Zusammen mit fünf Nachbarkreisen bildet Freyung-Grafenau seit 2010 eine Art E-Mobilitätsgemeinschaft. Auf einer Fläche von 7000 Quadratkilometern sind diese Kreise Teil des Verbundforschungsprojekts "E-Wald". Unter der Projektleitung und Koordinierung der Hochschule Deggendorf Wissenschaft arbeiten private Wirtschaft sowie Kommunen und Landkreise daran, zu beweisen, dass E-Mobilität auch im ländlichen Raum funktionieren kann - und zwar mit Hilfe neu entwickelter intelligenter und integrierter Ladeinfrastruktur. Das Ziel war von Anfang an klar definiert: Es sollte ein Transportsystem in der Region auf der Basis von Elektrofahrzeugen geschaffen werden. Im Mittelpunkt steht dabei ein E-Carsharing-System, dessen Flotte aus mittlerweile rund 200 Fahrzeugen besteht. Gemietet werden können diese Wagen tage-, wochen- oder monatsweise (www.e-wald.eu). Es gibt sogar die Möglichkeit für Studenten, diese E-Automobile zu recht geringen Preisen nur stundenweise zu nutzen, zum Beispiel, um Besorgungen zu machen. Per Zugangscode können die Fahrzeuge, die sich ausschließlich aus regenerativer Energie speisen und je nach Modell Reichweiten zwischen 70 und 450 Kilometern aufweisen, an Bahnhöfen, Hotels, Behörden und zentralen Parkplätzen reserviert und abgeholt werden.

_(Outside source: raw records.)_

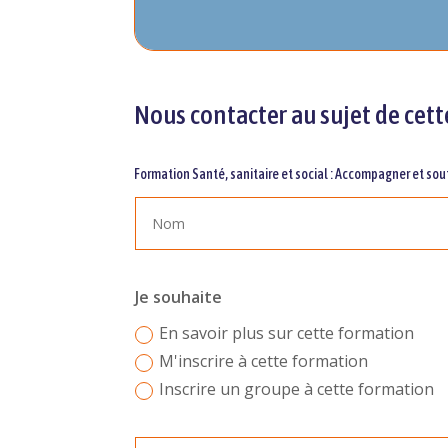
Nous contacter au sujet de cett
Formation Santé, sanitaire et social : Accompagner et sou
Je souhaite
En savoir plus sur cette formation
M'inscrire à cette formation
Inscrire un groupe à cette formation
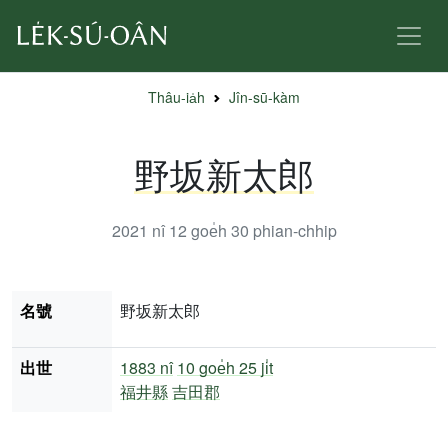
Thâu-ia̍h
Jîn-sū-kàm
野坂新太郎
2021 nî 12 goe̍h 30
phian-chhip
名號
野坂新太郎
出世
1883 nî
10 goe̍h 25 ji̍t
福井縣
吉田郡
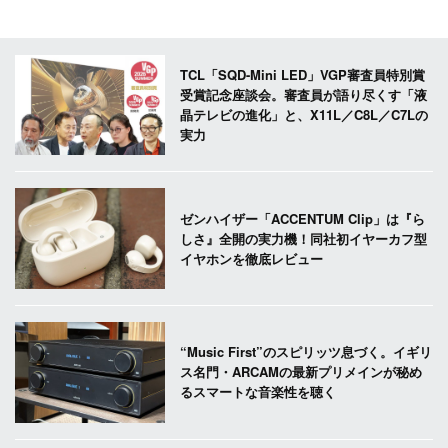
TCL「SQD-Mini LED」VGP審査員特別賞
受賞記念座談会。審査員が語り尽くす「液
晶テレビの進化」と、X11L／C8L／C7Lの
実力
ゼンハイザー「ACCENTUM Clip」は『ら
しさ』全開の実力機！同社初イヤーカフ型
イヤホンを徹底レビュー
“Music First”のスピリッツ息づく。イギリ
ス名門・ARCAMの最新プリメインが秘め
るスマートな音楽性を聴く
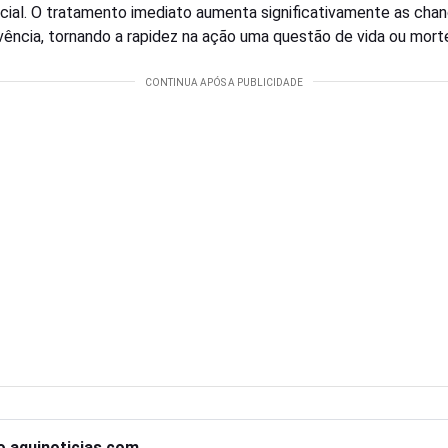
cial. O tratamento imediato aumenta significativamente as cha
vência, tornando a rapidez na ação uma questão de vida ou mort
o aquinoticias.com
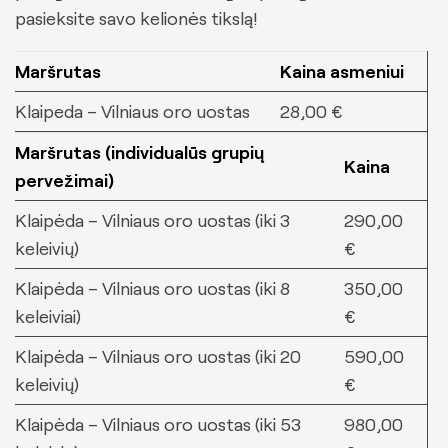
Pervežimas į oro uostus
pasieksite savo kelionės tikslą!
Keleivių vežimas į Vilniaus oro uostą
Maršrutas
Kaina asmeniui
Keleivių vežimas į Kauno oro uostą
Klaipeda – Vilniaus oro uostas
28,00 €
Keleivių vežimas į Palangos oro uostą
Keleivių vežimas į Rygos oro uostą
Maršrutas (individualūs grupių
Kaina
Keleivių vežimas į Varšuvos oro uostą
pervežimai)
Klaipėda – Vilniaus oro uostas (iki 3
290,00
Kelionės
keleivių)
€
Kelionės po Lietuvą
Klaipėda – Vilniaus oro uostas (iki 8
350,00
Kelionės moksleiviams
keleiviai)
€
Kelionės kolektyvams
Klaipėda – Vilniaus oro uostas (iki 20
590,00
Pažintinės kelionės autobusu
keleivių)
€
Apie mus
Klaipėda – Vilniaus oro uostas (iki 53
980,00
Kontaktai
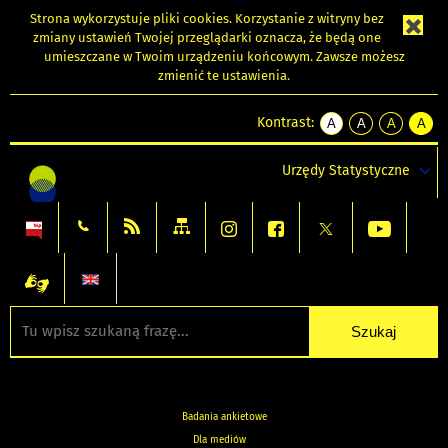
Strona wykorzystuje
pliki cookies
. Korzystanie z witryny bez
zmiany ustawień Twojej przeglądarki oznacza, że będą one
umieszczane w Twoim urządzeniu końcowym. Zawsze możesz
zmienić te ustawienia.
Kontrast:
A
A
A
A
kontrast
kontrast
kontrast
kontra
domyślny
biały
żółty
czarny
Urzędy Statystyczne
tekst
tekst
tekst
na
na
na
czarnym
czarnym
żółtym
Badania ankietowe
Dla mediów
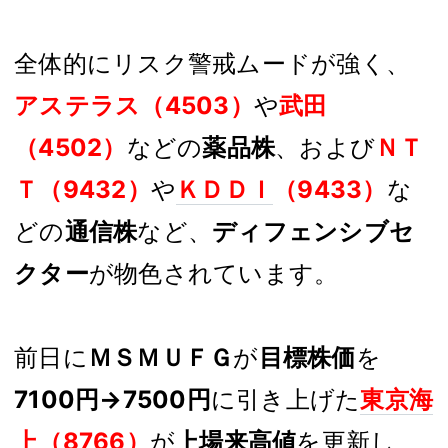
全体的にリスク警戒ムードが強く、
アステラス（4503）
や
武田
（4502）
などの
薬品株
、および
ＮＴ
Ｔ（9432）
や
ＫＤＤＩ
（9433）
な
どの
通信株
など、
ディフェンシブセ
クター
が物色されています。
前日に
ＭＳＭＵＦＧ
が
目標株価
を
7100円→7500円
に引き上げた
東京海
上
（8766）
が
上場来高値
を更新し、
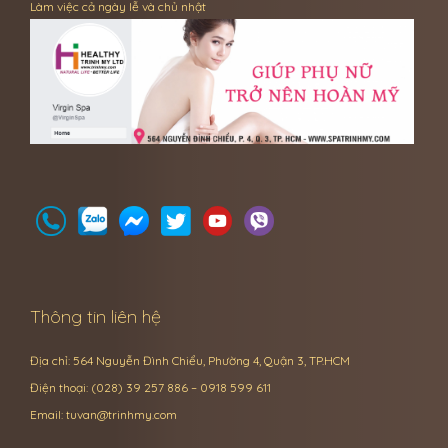
Làm việc cả ngày lễ và chủ nhật
Thông tin liên hệ
Địa chỉ: 564 Nguyễn Đình Chiểu, Phường 4, Quận 3, TP.HCM
Điện thoại: (028) 39 257 886 – 0918 599 611
Email:
tuvan@trinhmy.com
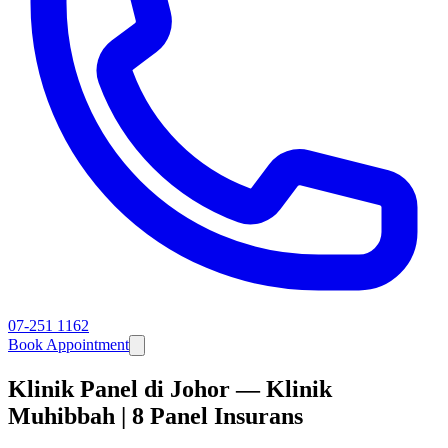
07-251 1162
Book Appointment
Klinik Panel di Johor — Klinik
Muhibbah | 8 Panel Insurans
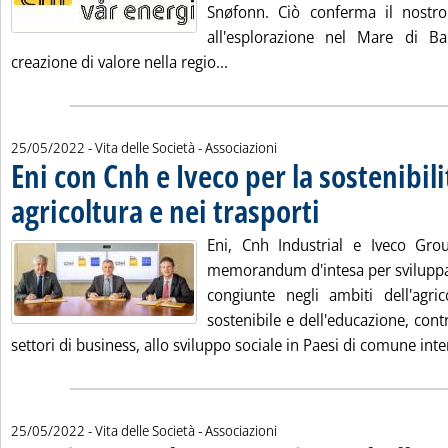
Snøfonn. Ciò conferma il nostro
all'esplorazione nel Mare di Ba
Leggi tutta la notizia: 'Upstre
creazione di valore nella regio...
25/05/2022
- Vita delle Società - Associazioni
Eni con Cnh e Iveco per la sostenibili
agricoltura e nei trasporti
. Pubblicata mercoledì 25 
Eni, Cnh Industrial e Iveco Gr
memorandum d'intesa per sviluppare
congiunte negli ambiti dell'agric
sostenibile e dell'educazione, contr
settori di business, allo sviluppo sociale in Paesi di comune inter
25/05/2022
- Vita delle Società - Associazioni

Die Fahrzeuge, die auch mit Navigationssystemen ausgestattet sind, sind über Funkverbindung mit einem zentralen Steuerungssystem verbunden. Sie zeigen ständig Informationen über Standort, Ziel, Akkuladung und Ladestationen an. Ein Angebot, das vor allem auch im Bereich Tourismus bestens eingesetzt werden kann, wie Anton Achatz von der E-Wald betonte, der das Projekt der Starnberger Delegation in Grafenau vorstellte .

Der Grünen-Kreisrat Peter Unger hätte ihn am liebsten sofort angestellt: "So jemanden wie Sie, den brauchen wir bei uns." Allerdings würde sich hier die Frage stellen, wer Kräfte wie Achatz bezahlen könnte. Denn E-Wald ist seit 2012 eine GmbH, an der sich 89 Kommunen mit jeweils rund 15 000 Euro finanziell beteiligt haben. Die sechs Kreise leisteten einmalig eine Einlage in Höhe von jeweils 50 000 Euro. Zudem gab es von Anfang an auch noch ein paar private Anteilseigner. Mit dem so generierten Geld und einer Förderung des Freistaates wurden die ersten 75 E-Autos für das E-Carsharing gekauft. Die restliche Flotte konnte bereits ohne jegliche Förderung gekauft werden.

Im Kreis Starnberg hingegen ist Elektromobilität erst seit etwa zwei Jahren verstärkt ein Thema. Unter der Federführung der Verkehrsmanagerin Susanne Münster hat sich die Initiative E-Start gebildet mit derzeit acht Teilnehmern: dem Landratsamt Starnberg, dem Rathaus Starnberg, der Energie-Genossenschaft Fünfseenland, dem Verein Energiewende Landkreis Starnberg und den Firmen E-Ruda, L-3 Magnet Motor GmbH, der VR-Bank Starnberg-Herrsching-Landsberg sowie der Wunjoo GmbH. Sie hat bereits E-Foren, E-Mobilitätstage oder auch Ladesäulentouren veranstaltet - die nächste ist für den 16. Juli geplant. Der Landkreis dümpele beim Thema E-Mobilität keineswegs vor sich hin, betont Landrat Karl Roth: "Wir haben in der kurzen Zeit schon einiges erreicht." Bis sich allerdings sein größter Wunsch in dieser Sache erfüllt, wird es noch dauern: "Es wäre schon schön, wenn wenigstens jedes Zweitauto ein Elektroauto wäre."